[What you should do] Exclude images, then output the remaining data verbatim.

- Opening Delimiter -

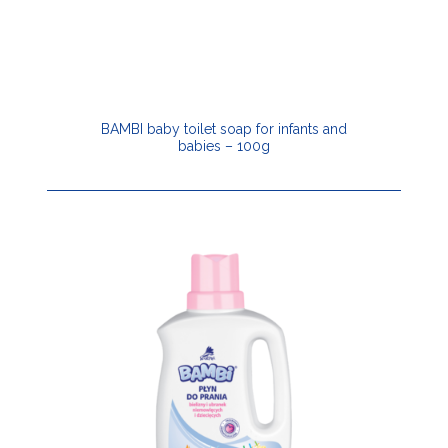
BAMBI baby toilet soap for infants and
babies – 100g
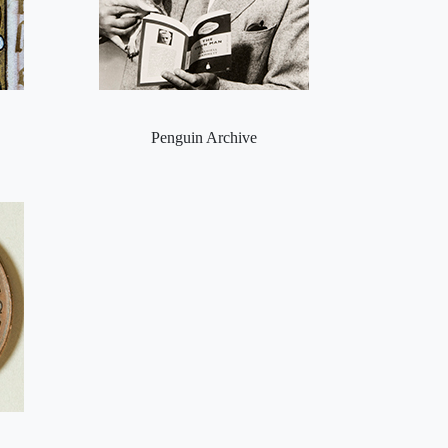
Penguin Archive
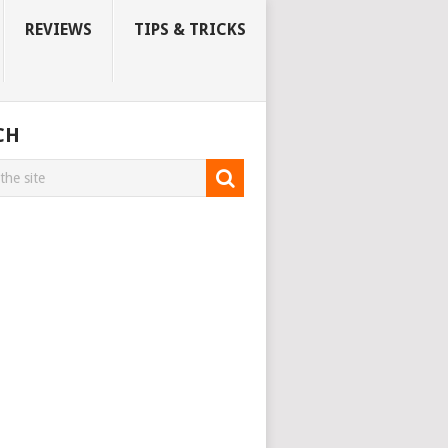
REVIEWS
TIPS & TRICKS
CH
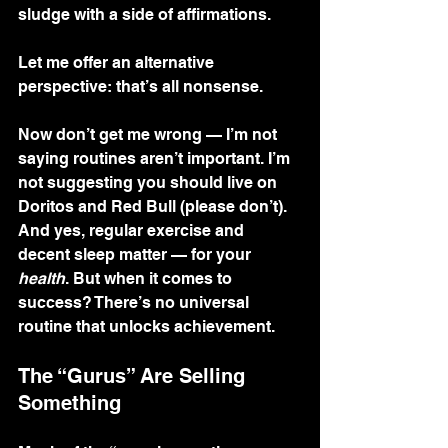
sludge with a side of affirmations.
Let me offer an alternative 
perspective: that’s all nonsense.
Now don’t get me wrong — I’m not 
saying routines aren’t important. I’m 
not suggesting you should live on 
Doritos and Red Bull (please don’t). 
And yes, regular exercise and 
decent sleep matter — for your 
health
. But when it comes to 
success? There’s no universal 
routine that unlocks achievement.
The “Gurus” Are Selling 
Something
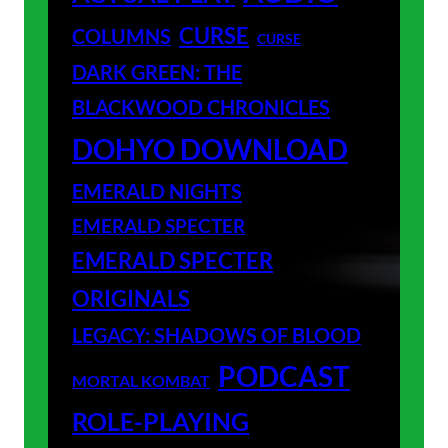
CURSE
COLUMNS
CURSE
DARK GREEN: THE
BLACKWOOD CHRONICLES
DOHYO DOWNLOAD
EMERALD NIGHTS
EMERALD SPECTER
EMERALD SPECTER
ORIGINALS
LEGACY: SHADOWS OF BLOOD
PODCAST
MORTAL KOMBAT
ROLE-PLAYING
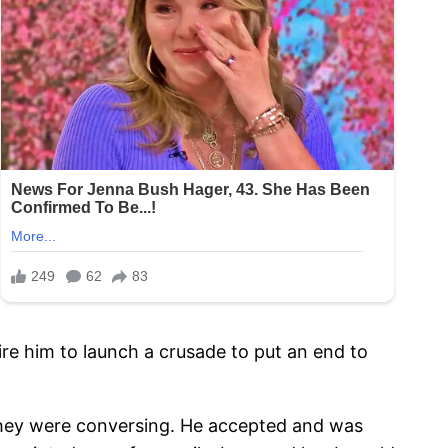
spire him to launch a crusade to put an end to
le they were conversing. He accepted and was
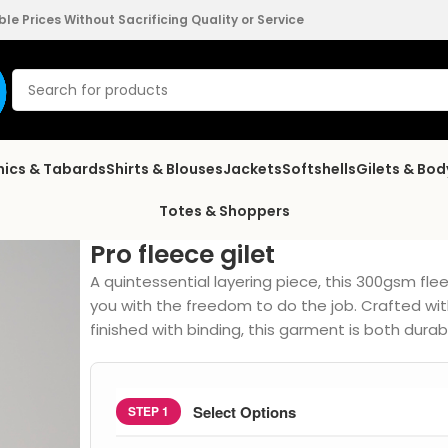
e Prices Without Sacrificing Quality or Service
nics & Tabards
Shirts & Blouses
Jackets
Softshells
Gilets & Bo
Totes & Shoppers
Pro fleece gilet
A quintessential layering piece, this 300gsm flee
you with the freedom to do the job. Crafted wit
finished with binding, this garment is both durab
Select Options
STEP 1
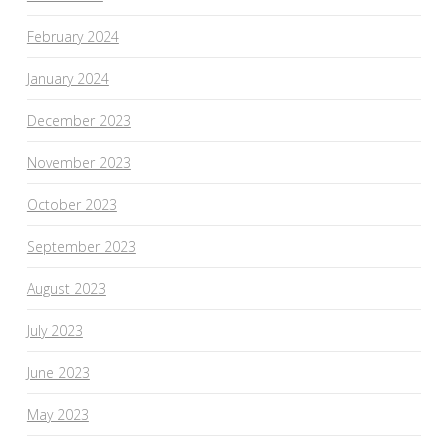
February 2024
January 2024
December 2023
November 2023
October 2023
September 2023
August 2023
July 2023
June 2023
May 2023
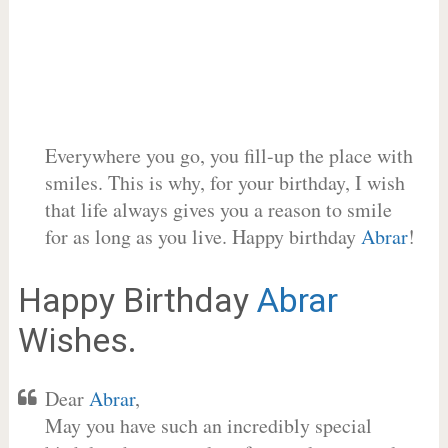
Everywhere you go, you fill-up the place with
smiles. This is why, for your birthday, I wish
that life always gives you a reason to smile
for as long as you live. Happy birthday
Abrar
!
Happy Birthday
Abrar
Wishes.
Dear
Abrar
,
May you have such an incredibly special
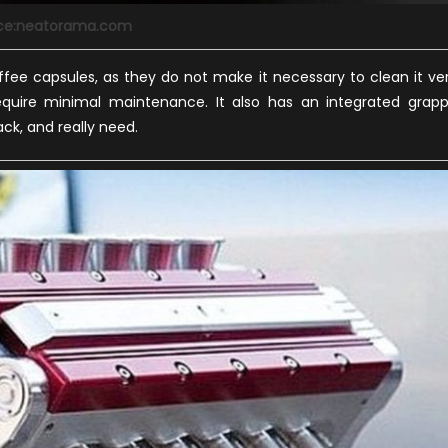
ce:neatorama.com
fee capsules, as they do not make it necessary to clean it ve
equire minimal maintenance. It also has an integrated grap
ck, and really need.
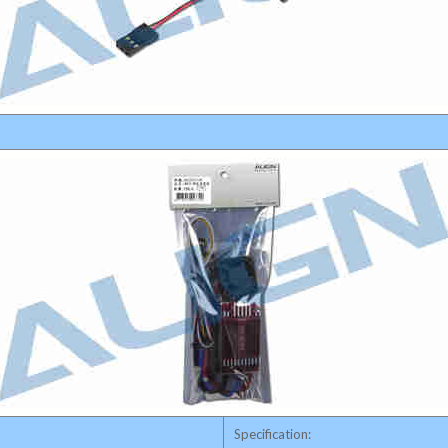
Specification:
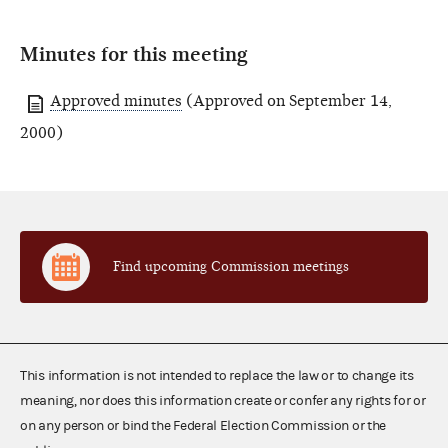
Minutes for this meeting
Approved minutes
(Approved on September 14,
2000)
Find upcoming Commission meetings
This information is not intended to replace the law or to change its
meaning, nor does this information create or confer any rights for or
on any person or bind the Federal Election Commission or the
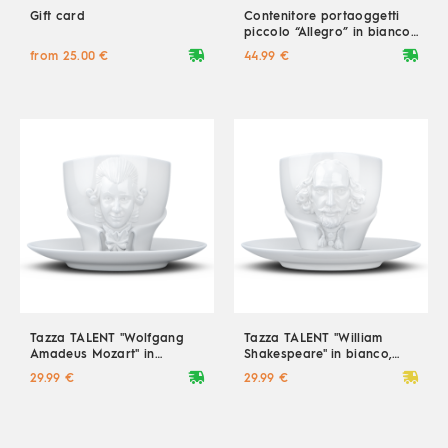
Gift card
Contenitore portaoggetti
piccolo “Allegro” in bianco,
900 ml
deliveryvan
deliveryvan
from 25.00 €
44.99 €
Tazza TALENT "Wolfgang
Tazza TALENT "William
Amadeus Mozart" in
Shakespeare" in bianco,
bianco, 260 ml
260 ml
deliveryvan
deliveryvan
29.99 €
29.99 €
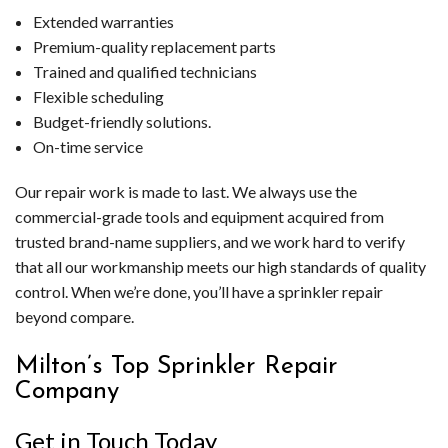
Extended warranties
Premium-quality replacement parts
Trained and qualified technicians
Flexible scheduling
Budget-friendly solutions.
On-time service
Our repair work is made to last. We always use the
commercial-grade tools and equipment acquired from
trusted brand-name suppliers, and we work hard to verify
that all our workmanship meets our high standards of quality
control. When we’re done, you’ll have a sprinkler repair
beyond compare.
Milton’s Top Sprinkler Repair
Company
Get in Touch Today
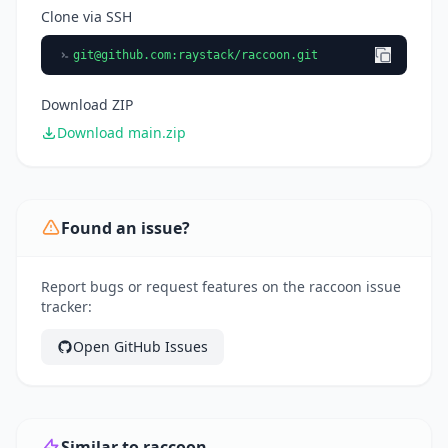
Clone via SSH
git@github.com
:raystack/raccoon.git
Download ZIP
Download main.zip
Found an issue?
Report bugs or request features on the raccoon issue
tracker:
Open GitHub Issues
Similar to raccoon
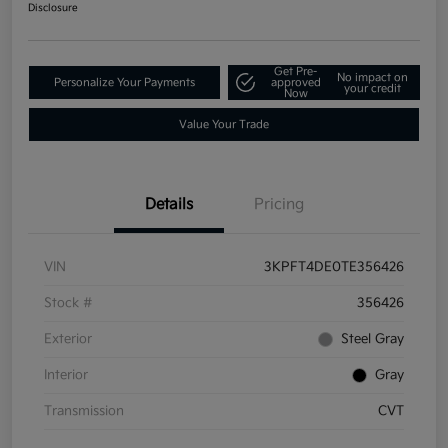
Disclosure
Get Pre-
No impact on
Personalize Your Payments
approved
your credit
Now
Value Your Trade
Details
Pricing
VIN
3KPFT4DE0TE356426
Stock #
356426
Exterior
Steel Gray
Interior
Gray
Transmission
CVT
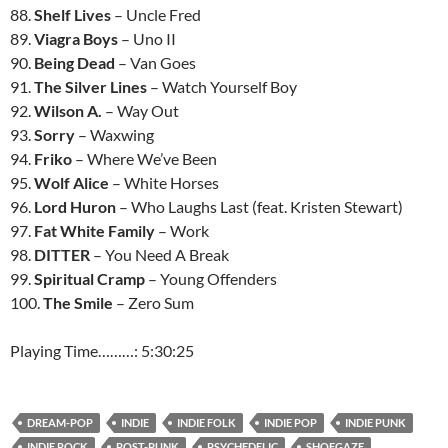
88.
Shelf Lives
– Uncle Fred
89.
Viagra Boys
– Uno II
90.
Being Dead
– Van Goes
91.
The Silver Lines
– Watch Yourself Boy
92.
Wilson A.
– Way Out
93.
Sorry
– Waxwing
94.
Friko
– Where We’ve Been
95.
Wolf Alice
– White Horses
96.
Lord Huron
– Who Laughs Last (feat. Kristen Stewart)
97.
Fat White Family
– Work
98.
DITTER
– You Need A Break
99.
Spiritual Cramp
– Young Offenders
100.
The Smile
– Zero Sum
Playing Time………: 5:30:25
DREAM-POP
INDIE
INDIE FOLK
INDIE POP
INDIE PUNK
INDIE ROCK
POST-PUNK
PSYCHEDELIC
SHOEGAZE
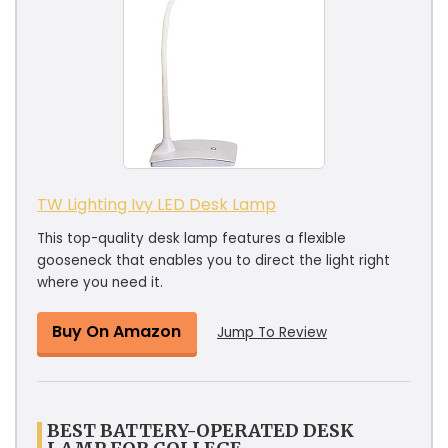
TW Lighting Ivy LED Desk Lamp
This top-quality desk lamp features a flexible
gooseneck that enables you to direct the light right
where you need it.
Buy On Amazon
Jump To Review
BEST BATTERY-OPERATED DESK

- Closing Delimiter -

[Response]
BAMBI baby toilet soap for infants and
babies – 100g
Penguin Archive
REVIEWS
TIPS & TRICKS
CH
sludge with a side of affirmations.
Let me offer an alternative 
perspective: that’s all nonsense.
Now don’t get me wrong — I’m not 
saying routines aren’t important. I’m 
not suggesting you should live on 
Doritos and Red Bull (please don’t). 
And yes, regular exercise and 
decent sleep matter — for your 
health
. But when it comes to 
success? There’s no universal 
routine that unlocks achievement.
The “Gurus” Are Selling 
Something
CURSE
COLUMNS
CURSE
DARK GREEN: THE
BLACKWOOD CHRONICLES
DOHYO DOWNLOAD
EMERALD NIGHTS
EMERALD SPECTER
EMERALD SPECTER
ORIGINALS
LEGACY: SHADOWS OF BLOOD
PODCAST
MORTAL KOMBAT
ROLE-PLAYING
spire him to launch a crusade to put an end to
le they were conversing. He accepted and was
e Prices Without Sacrificing Quality or Service
nics & Tabards
Shirts & Blouses
Jackets
Softshells
Gilets & Bo
Totes & Shoppers
Pro fleece gilet
A quintessential layering piece, this 300gsm flee
you with the freedom to do the job. Crafted wit
finished with binding, this garment is both durab
Select Options
STEP 1
February 2024
January 2024
December 2023
November 2023
October 2023
September 2023
August 2023
July 2023
June 2023
May 2023
Everywhere you go, you fill-up the place with
smiles. This is why, for your birthday, I wish
that life always gives you a reason to smile
for as long as you live. Happy birthday
Abrar
!
Happy Birthday
Abrar
Wishes.
Dear
Abrar
,
May you have such an incredibly special
ce:neatorama.com
fee capsules, as they do not make it necessary to clean it ve
equire minimal maintenance. It also has an integrated grap
ck, and really need.
Specification:
Minutes for this meeting
Approved minutes
(Approved on September 14,
2000)
Find upcoming Commission meetings
This information is not intended to replace the law or to change its
meaning, nor does this information create or confer any rights for or
on any person or bind the Federal Election Commission or the
Gift card
Contenitore portaoggetti
piccolo “Allegro” in bianco,
900 ml
deliveryvan
deliveryvan
from 25.00 €
44.99 €
Tazza TALENT "Wolfgang
Tazza TALENT "William
Amadeus Mozart" in
Shakespeare" in bianco,
bianco, 260 ml
260 ml
deliveryvan
deliveryvan
29.99 €
29.99 €
Extended warranties
Premium-quality replacement parts
Trained and qualified technicians
Flexible scheduling
Budget-friendly solutions.
On-time service
Our repair work is made to last. We always use the
commercial-grade tools and equipment acquired from
trusted brand-name suppliers, and we work hard to verify
that all our workmanship meets our high standards of quality
control. When we’re done, you’ll have a sprinkler repair
beyond compare.
Milton’s Top Sprinkler Repair
Company
Get in Touch Today
Clone via SSH
git@github.com
:raystack/raccoon.git
Download ZIP
Download main.zip
Found an issue?
Report bugs or request features on the raccoon issue
tracker:
Open GitHub Issues
Similar to raccoon
Disclosure
Get Pre-
No impact on
Personalize Your Payments
approved
your credit
Now
Value Your Trade
Details
Pricing
VIN
3KPFT4DE0TE356426
Stock #
356426
Exterior
Steel Gray
Interior
Gray
Transmission
CVT
88.
Shelf Lives
– Uncle Fred
89.
Viagra Boys
– Uno II
90.
Being Dead
– Van Goes
91.
The Silver Lines
– Watch Yourself Boy
92.
Wilson A.
– Way Out
93.
Sorry
– Waxwing
94.
Friko
– Where We’ve Been
95.
Wolf Alice
– White Horses
96.
Lord Huron
– Who Laughs Last (feat. Kristen Stewart)
97.
Fat White Family
– Work
98.
DITTER
– You Need A Break
99.
Spiritual Cramp
– Young Offenders
100.
The Smile
– Zero Sum
Playing Time………: 5:30:25
DREAM-POP
INDIE
INDIE FOLK
INDIE POP
INDIE PUNK
INDIE ROCK
POST-PUNK
PSYCHEDELIC
SHOEGAZE
TW Lighting Ivy LED Desk Lamp
This top-quality desk lamp features a flexible
gooseneck that enables you to direct the light right
where you need it.
Buy On Amazon
Jump To Review
BEST BATTERY-OPERATED DESK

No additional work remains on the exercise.